Looking ahead to the 2012 Summer Olympics in London, VanWynsberghe notes organizers are dedicating unprecedented efforts to promote physical activity, perhaps because London, like many other cities, is dealing with a rising tide of obesity.
But VanWynsberghe thinks the London Games could be used to address deeper problems.
“If they focus on ethnic and racial tensions in the city, London could flip things around and make their Games a celebration of multiculturalism. They could make London a destination for being the most multicultural city in the world.”
In November, the UBC Centre for Sport and Sustainability hosted a conference on the impact of sporting mega-events, bringing together leading international scholars. They concur that hosting the Games in Vancouver and London is one thing. Hosting them in a developing country like Brazil–host to the 2016 Summer Olympic Games–is an entirely different matter.

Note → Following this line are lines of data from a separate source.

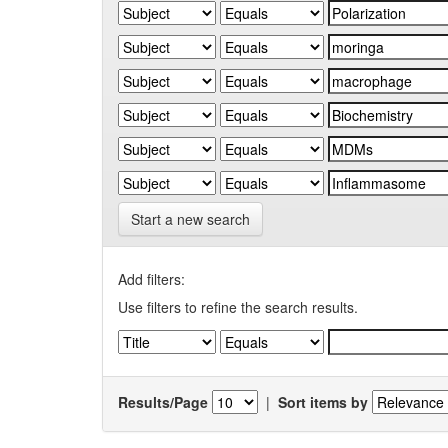
Start a new search
Add filters:
Use filters to refine the search results.
Results/Page
|
Sort items by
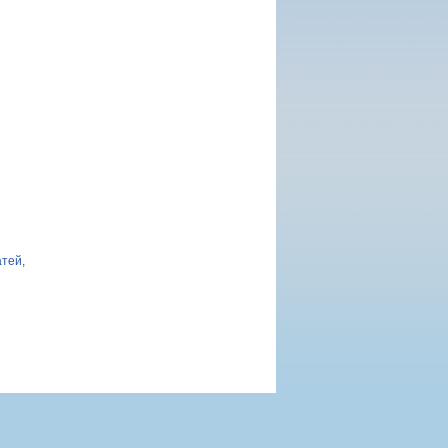
атей,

“The approach to transforming a city like Rio is very different than what we saw in Vancouver or in 1996 in Atlanta,” VanWynsberghe says. “The field is generally filled with case studies from North America, Europe and Australia.”
“We need to compare and contrast these cases with African, South American and Asian ones to understand the full range of leveraging possibilities that may extend beyond the host city to include international goals, such as sustainability, poverty reduction, literacy, combatting racism, and stopping war.”